Compilation album by Flipper
- Released: September 8, 1988
- Recorded: 1979–1982, various studios
- Genre: Hardcore punk, noise rock
- Label: Subterranean Records (original release Infinite Zero/American Recordings (1995 reissue) Water Records (2008 reissue) Domino Records (2009 UK & European release)

= Sex Bomb Baby =

Compilation album by Flipper

Sex Bomb Baby is a compilation album by Flipper.
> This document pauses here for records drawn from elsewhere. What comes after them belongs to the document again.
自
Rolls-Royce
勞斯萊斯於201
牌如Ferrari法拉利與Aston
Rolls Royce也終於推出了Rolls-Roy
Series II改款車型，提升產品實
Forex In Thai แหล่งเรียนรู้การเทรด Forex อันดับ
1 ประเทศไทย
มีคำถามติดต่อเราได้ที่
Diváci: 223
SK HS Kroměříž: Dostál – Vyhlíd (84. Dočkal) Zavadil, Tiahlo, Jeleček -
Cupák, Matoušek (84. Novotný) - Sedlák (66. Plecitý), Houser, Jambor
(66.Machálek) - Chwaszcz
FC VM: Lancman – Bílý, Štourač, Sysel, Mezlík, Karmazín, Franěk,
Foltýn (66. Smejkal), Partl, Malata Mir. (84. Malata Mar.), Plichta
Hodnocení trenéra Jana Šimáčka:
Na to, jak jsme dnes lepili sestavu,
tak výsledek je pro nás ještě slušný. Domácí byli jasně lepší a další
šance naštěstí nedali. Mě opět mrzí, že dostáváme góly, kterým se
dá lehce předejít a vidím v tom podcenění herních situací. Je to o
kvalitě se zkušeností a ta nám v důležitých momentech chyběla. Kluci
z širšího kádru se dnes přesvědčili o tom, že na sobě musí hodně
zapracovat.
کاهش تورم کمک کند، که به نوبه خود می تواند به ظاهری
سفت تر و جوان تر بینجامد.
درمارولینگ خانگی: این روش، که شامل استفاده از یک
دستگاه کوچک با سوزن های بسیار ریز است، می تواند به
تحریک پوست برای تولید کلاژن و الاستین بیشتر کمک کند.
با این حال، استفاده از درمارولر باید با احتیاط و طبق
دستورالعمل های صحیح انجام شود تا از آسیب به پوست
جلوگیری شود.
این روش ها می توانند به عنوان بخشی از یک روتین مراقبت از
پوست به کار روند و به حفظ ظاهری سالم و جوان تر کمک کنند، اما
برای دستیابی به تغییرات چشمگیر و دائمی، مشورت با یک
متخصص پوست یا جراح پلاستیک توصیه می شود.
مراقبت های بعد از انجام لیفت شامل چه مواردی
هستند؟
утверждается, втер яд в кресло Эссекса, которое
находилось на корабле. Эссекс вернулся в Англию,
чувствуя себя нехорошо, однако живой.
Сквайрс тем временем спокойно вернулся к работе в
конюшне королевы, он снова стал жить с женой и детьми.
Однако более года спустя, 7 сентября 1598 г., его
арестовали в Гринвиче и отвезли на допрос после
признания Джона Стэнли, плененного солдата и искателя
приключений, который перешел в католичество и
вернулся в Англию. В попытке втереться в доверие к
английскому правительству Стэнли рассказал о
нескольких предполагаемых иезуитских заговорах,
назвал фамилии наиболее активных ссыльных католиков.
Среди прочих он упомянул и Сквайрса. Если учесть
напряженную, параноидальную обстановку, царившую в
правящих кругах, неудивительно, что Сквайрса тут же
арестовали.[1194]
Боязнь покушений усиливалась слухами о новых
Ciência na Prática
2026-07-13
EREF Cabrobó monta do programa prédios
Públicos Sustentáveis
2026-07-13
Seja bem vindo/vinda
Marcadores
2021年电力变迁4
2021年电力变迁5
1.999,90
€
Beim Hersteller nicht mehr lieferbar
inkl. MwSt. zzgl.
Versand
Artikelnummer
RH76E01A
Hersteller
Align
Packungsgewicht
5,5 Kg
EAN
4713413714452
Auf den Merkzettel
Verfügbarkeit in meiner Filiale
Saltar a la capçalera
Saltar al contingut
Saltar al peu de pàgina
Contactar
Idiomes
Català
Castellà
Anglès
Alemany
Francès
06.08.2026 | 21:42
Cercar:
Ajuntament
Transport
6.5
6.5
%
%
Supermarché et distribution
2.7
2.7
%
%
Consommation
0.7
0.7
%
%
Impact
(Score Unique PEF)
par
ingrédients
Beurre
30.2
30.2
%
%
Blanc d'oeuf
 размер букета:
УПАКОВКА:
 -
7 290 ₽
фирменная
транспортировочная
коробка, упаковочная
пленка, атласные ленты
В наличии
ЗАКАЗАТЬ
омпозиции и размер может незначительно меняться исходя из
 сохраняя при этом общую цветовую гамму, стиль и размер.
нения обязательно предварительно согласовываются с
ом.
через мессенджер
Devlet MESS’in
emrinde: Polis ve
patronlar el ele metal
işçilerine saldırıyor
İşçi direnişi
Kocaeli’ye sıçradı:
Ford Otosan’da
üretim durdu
It contains singles, B-sides, and compilation tracks from 1979 to 1982.

Professional ratings
Review scores
| Source | Rating |
| AllMusic | Star |
| Robert Christgau | A− |
| The Encyclopedia of Popular Music | Star |
| The Rolling Stone Album Guide | Star |
| Spin Alternative Record Guide | 8/10 |

==Critical reception==
Dave Thompson, in Alternative Rock, called Sex Bomb Baby a "crucial round-up of singles and compilation cuts." Likewise, The Rough Guide to Rock considered it an "excellent introduction" to the band, and advised seeking out the original release for its artwork.

==Track listing==

1. "Sex Bomb" - 5:19
2. "Love Canal" - 3:59
3. "Ha Ha Ha" - 2:19
4. "Sacrifice" (live) - 4:37
5. "Falling" (live) - 5:37 (bonus track on 1995 reissue)
6. "Ever" (live) - 2:42
7. "Get Away" - 2:57
8. "Earthworm" - 3:07
9. "The Game's Got a Price" - 1:59
10. "The Old Lady Who Swallowed the Fly" - 5:31
11. "Brainwash" - 6:45
12. "Lowrider" (live) - 3:22 (bonus track on 1995 reissue)
13. "End of the Game" (live) - 2:40 (bonus track on 1995 reissue)

Notes:
- Tracks 1 & 11 from "Sex Bomb" 7-inch single
- 2 & 3 from "Love Canal" 7-inch single
- 4 from Not So Quiet on the Western Front compilation
- 6 from Eastern Front compilation
- 7 & 10 from "Get Away" 7-inch single
- 8 from SF Underground compilation 7-inch EP
- 9 from a Take It magazine flexidisc
- 5, 12 & 13 from Live at Target compilation (added as bonus tracks on 1995 reissue)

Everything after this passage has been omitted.